Dua sepeda motor pun melaju membawa dua orang yang digandrungi rasa senang. Mereka tak mengira Tuhan masih mempertemukan kedua lelaki yang sempat berpisah selama itu. Ahmad penasaran dengan perkataan Bang Kumis barusan.
Sesampai di ujung desa, sepeda motor yang mereka kendarai melewati jalan setapak yang licin. Roda belakangnya memutar tak mampu menggerakkan bodi motornya. Bang Kumis terpaksa turun lalu mendorong sepeda motor Ahmad. Tepat di depan rumah mungil berdinding bambu mereka berhenti.
”Inilah rumahku yang kutempati sekarang ini. Pasti kamu kaget, kan?!”
Ahmad diam tak mampu berkata apa-apa. Ia merasa perihatin melihat tempat tinggal teman akrabnya sewaktu sekolah dulu.
”Bu, ada tamu. Ayo masuk!”
Julaiha muncul dari dalam rumah.
“Ini Ahmad, teman sekolahku dulu,” kata Bang Kumis memperkenalkan Ahmad pada istrinya. Si Julaiha pun mengangguk sopan.

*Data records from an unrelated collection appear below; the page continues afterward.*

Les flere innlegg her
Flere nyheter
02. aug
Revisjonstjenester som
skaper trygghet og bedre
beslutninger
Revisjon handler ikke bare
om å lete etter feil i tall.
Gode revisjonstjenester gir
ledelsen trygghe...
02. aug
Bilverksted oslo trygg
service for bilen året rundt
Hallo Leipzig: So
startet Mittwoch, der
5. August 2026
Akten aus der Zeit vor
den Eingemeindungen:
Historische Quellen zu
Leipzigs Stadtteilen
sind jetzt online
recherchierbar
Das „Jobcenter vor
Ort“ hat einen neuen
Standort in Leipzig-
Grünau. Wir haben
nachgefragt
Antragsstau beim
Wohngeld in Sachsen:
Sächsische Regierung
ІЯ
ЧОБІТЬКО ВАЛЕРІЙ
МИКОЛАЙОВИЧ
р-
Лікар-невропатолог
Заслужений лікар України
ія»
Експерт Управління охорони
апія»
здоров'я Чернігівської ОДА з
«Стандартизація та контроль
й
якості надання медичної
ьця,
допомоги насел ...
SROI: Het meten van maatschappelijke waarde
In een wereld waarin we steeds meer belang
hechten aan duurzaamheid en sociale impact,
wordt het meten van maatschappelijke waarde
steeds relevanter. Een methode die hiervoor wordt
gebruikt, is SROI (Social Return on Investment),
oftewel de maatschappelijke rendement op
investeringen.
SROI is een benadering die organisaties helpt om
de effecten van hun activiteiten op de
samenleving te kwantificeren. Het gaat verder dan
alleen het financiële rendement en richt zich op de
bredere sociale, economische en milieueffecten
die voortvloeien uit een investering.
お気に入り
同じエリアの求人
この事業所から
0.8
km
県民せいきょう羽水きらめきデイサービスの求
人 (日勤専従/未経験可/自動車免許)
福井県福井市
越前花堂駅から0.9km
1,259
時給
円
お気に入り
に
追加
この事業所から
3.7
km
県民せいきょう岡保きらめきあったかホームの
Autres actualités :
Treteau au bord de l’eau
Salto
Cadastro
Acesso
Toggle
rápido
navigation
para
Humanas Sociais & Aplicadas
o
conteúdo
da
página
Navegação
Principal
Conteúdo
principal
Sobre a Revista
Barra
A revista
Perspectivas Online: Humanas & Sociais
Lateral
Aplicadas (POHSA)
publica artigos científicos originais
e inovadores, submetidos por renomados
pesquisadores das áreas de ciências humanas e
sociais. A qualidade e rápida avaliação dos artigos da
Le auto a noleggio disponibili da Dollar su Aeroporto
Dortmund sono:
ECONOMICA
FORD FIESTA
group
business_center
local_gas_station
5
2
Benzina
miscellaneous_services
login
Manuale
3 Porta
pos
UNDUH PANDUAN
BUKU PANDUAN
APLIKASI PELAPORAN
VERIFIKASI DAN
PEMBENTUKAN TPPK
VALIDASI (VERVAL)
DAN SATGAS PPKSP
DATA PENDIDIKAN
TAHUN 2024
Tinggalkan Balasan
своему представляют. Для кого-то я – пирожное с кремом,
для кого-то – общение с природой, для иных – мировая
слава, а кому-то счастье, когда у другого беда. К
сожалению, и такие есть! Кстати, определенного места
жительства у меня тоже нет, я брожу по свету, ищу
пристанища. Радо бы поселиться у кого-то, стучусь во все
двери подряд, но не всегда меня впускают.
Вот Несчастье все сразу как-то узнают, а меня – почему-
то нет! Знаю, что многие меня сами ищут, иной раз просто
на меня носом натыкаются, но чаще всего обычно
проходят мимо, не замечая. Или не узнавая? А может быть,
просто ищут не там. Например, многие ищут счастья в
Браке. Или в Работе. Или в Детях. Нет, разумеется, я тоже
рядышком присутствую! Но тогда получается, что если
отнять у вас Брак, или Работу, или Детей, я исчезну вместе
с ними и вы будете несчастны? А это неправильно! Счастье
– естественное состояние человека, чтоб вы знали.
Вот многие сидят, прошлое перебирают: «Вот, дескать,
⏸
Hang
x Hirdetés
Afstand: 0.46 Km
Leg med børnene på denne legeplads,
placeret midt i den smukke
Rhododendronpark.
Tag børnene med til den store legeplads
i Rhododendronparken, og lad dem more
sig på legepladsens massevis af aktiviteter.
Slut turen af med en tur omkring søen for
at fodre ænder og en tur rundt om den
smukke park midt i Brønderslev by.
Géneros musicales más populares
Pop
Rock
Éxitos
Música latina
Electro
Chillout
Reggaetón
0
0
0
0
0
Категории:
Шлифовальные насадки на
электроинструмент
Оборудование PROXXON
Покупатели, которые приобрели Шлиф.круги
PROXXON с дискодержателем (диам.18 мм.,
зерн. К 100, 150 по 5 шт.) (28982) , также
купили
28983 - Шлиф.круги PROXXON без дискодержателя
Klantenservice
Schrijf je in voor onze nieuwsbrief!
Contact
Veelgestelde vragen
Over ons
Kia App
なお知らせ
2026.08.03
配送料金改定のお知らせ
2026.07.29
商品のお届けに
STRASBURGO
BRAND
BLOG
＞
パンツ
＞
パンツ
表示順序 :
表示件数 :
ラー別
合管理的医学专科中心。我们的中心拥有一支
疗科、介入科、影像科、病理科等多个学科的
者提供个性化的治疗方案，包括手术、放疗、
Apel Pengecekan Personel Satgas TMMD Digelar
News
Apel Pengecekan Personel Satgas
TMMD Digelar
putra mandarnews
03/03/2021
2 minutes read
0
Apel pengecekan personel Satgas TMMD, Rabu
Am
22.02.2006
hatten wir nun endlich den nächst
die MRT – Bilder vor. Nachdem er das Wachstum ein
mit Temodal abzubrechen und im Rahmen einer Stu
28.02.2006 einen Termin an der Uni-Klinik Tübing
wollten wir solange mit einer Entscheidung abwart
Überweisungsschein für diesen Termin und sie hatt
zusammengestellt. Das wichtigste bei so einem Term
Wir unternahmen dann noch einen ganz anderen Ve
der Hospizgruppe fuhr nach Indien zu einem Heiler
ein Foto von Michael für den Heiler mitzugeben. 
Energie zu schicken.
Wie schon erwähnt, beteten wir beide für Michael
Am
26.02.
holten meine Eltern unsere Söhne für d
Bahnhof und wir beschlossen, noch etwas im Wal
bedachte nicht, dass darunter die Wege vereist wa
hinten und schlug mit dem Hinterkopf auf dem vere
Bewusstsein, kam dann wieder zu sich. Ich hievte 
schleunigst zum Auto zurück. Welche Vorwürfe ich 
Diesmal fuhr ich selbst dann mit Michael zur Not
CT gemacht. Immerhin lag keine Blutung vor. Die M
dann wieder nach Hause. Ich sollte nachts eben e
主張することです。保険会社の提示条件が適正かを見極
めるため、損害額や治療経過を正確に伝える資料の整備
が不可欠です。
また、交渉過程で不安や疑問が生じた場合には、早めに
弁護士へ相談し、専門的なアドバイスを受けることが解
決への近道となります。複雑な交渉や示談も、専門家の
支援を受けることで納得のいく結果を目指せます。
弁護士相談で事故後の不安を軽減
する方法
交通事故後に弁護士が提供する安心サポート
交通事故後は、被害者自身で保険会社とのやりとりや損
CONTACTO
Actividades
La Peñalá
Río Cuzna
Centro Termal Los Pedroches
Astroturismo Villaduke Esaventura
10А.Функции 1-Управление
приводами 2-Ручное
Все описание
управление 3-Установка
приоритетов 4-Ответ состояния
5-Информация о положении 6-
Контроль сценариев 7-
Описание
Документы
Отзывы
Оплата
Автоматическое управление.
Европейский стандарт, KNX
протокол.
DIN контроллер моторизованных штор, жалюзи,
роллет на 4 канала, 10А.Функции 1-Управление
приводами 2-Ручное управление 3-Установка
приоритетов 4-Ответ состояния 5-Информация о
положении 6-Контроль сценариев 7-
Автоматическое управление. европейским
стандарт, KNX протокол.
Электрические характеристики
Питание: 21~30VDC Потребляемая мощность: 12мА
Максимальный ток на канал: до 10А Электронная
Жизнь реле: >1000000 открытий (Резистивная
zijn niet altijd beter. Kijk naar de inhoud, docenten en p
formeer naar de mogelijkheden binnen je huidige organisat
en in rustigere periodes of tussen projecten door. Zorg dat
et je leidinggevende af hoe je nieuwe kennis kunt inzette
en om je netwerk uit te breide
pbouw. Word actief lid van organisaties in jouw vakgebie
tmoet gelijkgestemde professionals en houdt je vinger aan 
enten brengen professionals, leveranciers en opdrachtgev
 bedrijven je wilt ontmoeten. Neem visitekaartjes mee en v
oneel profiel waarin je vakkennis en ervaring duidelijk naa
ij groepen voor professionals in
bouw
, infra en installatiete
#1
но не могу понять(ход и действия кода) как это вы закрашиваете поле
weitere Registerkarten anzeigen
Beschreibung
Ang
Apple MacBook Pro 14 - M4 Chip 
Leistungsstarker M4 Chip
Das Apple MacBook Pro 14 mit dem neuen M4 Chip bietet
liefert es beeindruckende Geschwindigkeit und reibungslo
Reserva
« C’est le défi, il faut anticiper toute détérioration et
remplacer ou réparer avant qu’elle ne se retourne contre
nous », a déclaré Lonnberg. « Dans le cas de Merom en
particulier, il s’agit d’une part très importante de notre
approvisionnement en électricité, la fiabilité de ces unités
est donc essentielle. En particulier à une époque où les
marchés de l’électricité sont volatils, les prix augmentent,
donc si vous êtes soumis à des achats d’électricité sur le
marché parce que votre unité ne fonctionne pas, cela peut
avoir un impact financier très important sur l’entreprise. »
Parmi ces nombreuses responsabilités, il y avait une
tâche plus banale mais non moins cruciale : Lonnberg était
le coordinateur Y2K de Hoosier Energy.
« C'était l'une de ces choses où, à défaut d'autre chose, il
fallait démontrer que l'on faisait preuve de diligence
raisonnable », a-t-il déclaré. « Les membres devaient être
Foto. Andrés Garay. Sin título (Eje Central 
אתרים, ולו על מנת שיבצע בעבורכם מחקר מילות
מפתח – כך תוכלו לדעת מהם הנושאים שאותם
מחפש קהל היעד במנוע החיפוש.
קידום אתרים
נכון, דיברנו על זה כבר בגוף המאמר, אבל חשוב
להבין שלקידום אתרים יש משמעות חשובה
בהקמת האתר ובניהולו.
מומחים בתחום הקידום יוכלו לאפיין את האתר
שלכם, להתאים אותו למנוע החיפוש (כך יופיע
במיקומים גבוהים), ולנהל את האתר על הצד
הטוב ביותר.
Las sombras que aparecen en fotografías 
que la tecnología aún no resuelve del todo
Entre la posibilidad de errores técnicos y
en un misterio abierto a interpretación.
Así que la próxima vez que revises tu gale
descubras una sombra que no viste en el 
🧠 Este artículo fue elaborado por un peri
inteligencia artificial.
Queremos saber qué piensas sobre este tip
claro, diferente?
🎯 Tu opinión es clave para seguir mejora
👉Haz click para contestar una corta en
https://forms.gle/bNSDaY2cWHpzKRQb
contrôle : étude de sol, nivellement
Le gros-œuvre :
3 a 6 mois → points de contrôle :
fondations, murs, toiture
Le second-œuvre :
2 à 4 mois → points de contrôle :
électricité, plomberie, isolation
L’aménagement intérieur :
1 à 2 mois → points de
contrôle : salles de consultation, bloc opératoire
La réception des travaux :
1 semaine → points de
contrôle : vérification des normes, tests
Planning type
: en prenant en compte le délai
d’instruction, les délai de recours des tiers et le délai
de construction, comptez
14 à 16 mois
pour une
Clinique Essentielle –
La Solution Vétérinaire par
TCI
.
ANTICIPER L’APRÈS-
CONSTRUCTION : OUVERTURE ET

Angin semilir yang menyelinap lewat celah dan lobang dinding rumah merontokkan daun-daun renik dari atas genting. Daun-daun itu luruh dan mengotori meja tamu. Bang kumis bergegas mengambil lap lalu menyingkirkan kotoran itu. Bola mata Ahmad berkeliling memandangi kondisi rumah temannya. Dalam hatinya ia tak tega membiarkan temannya menempati rumah seperti itu. Akan tetapi, kalau dilihat dari wajah Bang Kumis dan istrinya, tak ada sedikit pun ada rasa risih tinggal di rumah seperti itu. Ia begitu senang dan bahagia.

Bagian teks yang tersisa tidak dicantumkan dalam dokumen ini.